Sitting in the sandwich shop the other day, I noticed a young man wearing a baseball cap. On the back of the cap, in lovely embroidery, it said “I love haters.” At first I was put off by this statement. I thought to myself, “What?! You enjoy and encourage people who hate? Don’t people who hate cause all kinds of harm in the world? Don’t people who hate cause suffering?” I wondered whether this young man was simply wearing the hat to cause a stir. Or whether he was identifying with haters, loving them as only a fellow hater could.
But the more I thought about this phrase, the more I realized that this is a wise person’s statement. I love haters. I embrace even those that have aversion to me, or to someone or something else. I am able to find a warm place in my heart for those who cannot find a warm place in their heart. Whether or not I agree with them, whether or not others agree with them, whether or not they understand or I understand, I am still able to embrace them.
It puts me in mind of Shakyamuni Buddha’s oft quoted teaching in the Dhammapada:
“Hatred never ends through hatred.
By non-hatred alone does it end.”
That is to say, the only way to deal with haters is not to hate them. Hating haters only robs you of energy for life, and gives them more energy to fight against. Responding in kind only adds fuel to the fire of hatred. Hating hatred allows hatred into your own heart and mind. Why would you want to do that? The only way to have peace in your heart is to make peace with haters.

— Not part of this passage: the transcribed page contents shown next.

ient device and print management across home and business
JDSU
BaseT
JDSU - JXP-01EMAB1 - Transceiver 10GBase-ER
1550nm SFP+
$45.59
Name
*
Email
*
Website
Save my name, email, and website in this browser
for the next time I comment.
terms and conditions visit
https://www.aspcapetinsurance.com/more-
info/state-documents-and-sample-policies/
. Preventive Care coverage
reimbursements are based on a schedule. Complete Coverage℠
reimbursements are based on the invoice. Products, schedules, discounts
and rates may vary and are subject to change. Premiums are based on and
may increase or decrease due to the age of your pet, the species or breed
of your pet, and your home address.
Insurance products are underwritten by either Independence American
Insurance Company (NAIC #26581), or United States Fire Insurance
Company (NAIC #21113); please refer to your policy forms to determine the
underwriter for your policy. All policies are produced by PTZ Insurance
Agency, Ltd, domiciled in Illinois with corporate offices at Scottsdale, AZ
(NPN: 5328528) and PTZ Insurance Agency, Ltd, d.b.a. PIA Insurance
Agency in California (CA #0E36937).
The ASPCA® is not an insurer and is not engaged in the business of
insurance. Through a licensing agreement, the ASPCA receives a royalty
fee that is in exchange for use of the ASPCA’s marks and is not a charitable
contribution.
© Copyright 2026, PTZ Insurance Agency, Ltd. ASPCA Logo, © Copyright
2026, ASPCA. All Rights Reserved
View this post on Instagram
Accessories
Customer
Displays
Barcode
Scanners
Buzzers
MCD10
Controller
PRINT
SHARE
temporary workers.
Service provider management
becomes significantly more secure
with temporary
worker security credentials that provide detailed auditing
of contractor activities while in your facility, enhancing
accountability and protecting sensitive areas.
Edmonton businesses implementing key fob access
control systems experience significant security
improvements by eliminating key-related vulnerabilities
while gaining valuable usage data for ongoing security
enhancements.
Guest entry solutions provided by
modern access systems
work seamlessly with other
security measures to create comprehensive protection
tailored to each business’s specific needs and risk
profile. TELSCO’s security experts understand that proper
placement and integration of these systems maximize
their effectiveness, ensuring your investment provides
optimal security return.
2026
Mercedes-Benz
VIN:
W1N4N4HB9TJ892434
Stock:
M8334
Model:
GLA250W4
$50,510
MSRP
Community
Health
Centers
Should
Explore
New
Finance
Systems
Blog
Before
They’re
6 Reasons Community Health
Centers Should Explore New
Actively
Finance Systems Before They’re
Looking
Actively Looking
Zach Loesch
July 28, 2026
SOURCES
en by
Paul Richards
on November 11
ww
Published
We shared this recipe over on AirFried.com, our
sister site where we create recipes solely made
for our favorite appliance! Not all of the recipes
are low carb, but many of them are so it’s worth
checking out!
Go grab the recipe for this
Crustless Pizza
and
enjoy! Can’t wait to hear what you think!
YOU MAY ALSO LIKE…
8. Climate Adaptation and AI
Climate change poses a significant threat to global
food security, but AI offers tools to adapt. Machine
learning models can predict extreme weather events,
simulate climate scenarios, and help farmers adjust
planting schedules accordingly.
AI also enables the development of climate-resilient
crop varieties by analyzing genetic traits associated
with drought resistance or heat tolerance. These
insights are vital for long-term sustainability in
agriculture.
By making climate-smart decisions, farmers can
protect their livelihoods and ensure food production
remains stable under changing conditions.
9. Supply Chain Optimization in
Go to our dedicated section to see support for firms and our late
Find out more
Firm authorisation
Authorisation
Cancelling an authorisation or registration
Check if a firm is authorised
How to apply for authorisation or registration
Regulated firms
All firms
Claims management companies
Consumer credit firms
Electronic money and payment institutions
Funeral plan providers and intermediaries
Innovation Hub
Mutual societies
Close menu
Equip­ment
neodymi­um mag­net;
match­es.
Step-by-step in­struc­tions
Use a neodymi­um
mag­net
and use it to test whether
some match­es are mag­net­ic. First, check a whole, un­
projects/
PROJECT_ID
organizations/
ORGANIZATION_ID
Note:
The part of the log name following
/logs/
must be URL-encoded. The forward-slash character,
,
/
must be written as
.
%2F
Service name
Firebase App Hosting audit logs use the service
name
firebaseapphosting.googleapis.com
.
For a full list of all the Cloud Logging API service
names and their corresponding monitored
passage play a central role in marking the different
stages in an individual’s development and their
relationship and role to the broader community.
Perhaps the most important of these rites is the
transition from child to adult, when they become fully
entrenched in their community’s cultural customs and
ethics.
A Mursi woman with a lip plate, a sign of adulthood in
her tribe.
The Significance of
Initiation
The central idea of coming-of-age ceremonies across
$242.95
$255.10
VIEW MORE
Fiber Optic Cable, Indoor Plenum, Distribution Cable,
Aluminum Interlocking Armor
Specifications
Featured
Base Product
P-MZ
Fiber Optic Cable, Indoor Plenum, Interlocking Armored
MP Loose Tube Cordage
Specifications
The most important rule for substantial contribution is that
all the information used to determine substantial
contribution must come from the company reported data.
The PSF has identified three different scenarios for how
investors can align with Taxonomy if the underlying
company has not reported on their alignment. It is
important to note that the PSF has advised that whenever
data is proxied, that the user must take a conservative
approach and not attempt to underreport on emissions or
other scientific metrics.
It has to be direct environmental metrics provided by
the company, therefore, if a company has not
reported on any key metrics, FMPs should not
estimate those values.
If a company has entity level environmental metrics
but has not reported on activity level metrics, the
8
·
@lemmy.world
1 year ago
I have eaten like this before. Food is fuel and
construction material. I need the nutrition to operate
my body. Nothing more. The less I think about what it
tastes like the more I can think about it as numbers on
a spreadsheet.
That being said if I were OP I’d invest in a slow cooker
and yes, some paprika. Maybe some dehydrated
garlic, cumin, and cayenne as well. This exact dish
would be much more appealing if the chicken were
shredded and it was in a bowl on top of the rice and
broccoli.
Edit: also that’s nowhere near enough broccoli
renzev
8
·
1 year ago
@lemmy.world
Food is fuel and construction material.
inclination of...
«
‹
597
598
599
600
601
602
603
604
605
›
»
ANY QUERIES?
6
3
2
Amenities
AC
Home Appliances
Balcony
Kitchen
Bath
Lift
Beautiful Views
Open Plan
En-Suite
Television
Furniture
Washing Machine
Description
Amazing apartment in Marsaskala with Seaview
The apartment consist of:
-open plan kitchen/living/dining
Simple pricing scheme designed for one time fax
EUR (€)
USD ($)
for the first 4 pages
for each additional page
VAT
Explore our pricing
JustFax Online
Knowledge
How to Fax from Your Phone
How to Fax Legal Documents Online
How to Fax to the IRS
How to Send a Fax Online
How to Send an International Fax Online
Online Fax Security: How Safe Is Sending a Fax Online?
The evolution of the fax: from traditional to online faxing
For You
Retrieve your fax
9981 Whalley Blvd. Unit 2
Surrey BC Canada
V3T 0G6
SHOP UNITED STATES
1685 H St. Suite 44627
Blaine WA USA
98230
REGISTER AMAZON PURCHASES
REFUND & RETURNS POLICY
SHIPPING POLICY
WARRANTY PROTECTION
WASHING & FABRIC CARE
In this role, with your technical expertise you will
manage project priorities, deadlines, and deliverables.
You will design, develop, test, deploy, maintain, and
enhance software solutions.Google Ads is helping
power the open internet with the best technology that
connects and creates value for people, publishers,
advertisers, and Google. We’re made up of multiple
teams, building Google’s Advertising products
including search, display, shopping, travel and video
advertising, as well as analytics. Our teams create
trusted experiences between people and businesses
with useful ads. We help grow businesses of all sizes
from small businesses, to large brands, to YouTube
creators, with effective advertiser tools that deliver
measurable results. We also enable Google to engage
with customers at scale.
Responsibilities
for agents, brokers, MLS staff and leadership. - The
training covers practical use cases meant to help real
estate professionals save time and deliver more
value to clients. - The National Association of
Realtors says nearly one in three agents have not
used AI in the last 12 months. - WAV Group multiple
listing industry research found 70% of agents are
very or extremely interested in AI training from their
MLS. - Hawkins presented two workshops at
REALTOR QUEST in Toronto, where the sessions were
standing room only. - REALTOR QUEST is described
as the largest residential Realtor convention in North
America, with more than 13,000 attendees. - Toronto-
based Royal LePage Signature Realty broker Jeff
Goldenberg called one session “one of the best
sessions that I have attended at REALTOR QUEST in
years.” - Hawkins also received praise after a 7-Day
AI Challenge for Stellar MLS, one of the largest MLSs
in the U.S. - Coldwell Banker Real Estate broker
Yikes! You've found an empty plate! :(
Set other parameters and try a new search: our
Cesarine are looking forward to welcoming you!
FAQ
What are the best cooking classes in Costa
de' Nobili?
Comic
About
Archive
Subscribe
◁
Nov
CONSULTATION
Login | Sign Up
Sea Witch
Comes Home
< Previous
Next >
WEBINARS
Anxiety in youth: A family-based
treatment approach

In fact, one thing you might notice when you begin to love haters is that you may have a bit of hater in you too. There may be some part of you that is a hater. So the same teaching applies. You could to treat the hater in you with non-hatred and see what happens. See whether that helps the situation, whether it helps you to let go of the hatred, instead of fueling it or covering it up.
Now, to be clear, that may or may not have been that young man’s message. But for me, the phrase “I love haters” takes on a new meaning. And to be clear, loving haters does not mean allowing them to be destructive forces in the world. That is more like ignoring haters. I believe that the best way to love one another is to ensure that our behavior has appropriate consequences, both positive and negative. Yet those consequences have to come from the mind that embraces haters, or it will simply be destructive and arbitrary. It is like the difference between verbally reprimanding a child for disrupting the class, and hitting the child with a ruler. In the end, hitting the child only teaches them the lesson that the one with the stick gets their way. This is not the Buddha Way. The Buddha Way is, “I vow to embrace haters. I love haters.”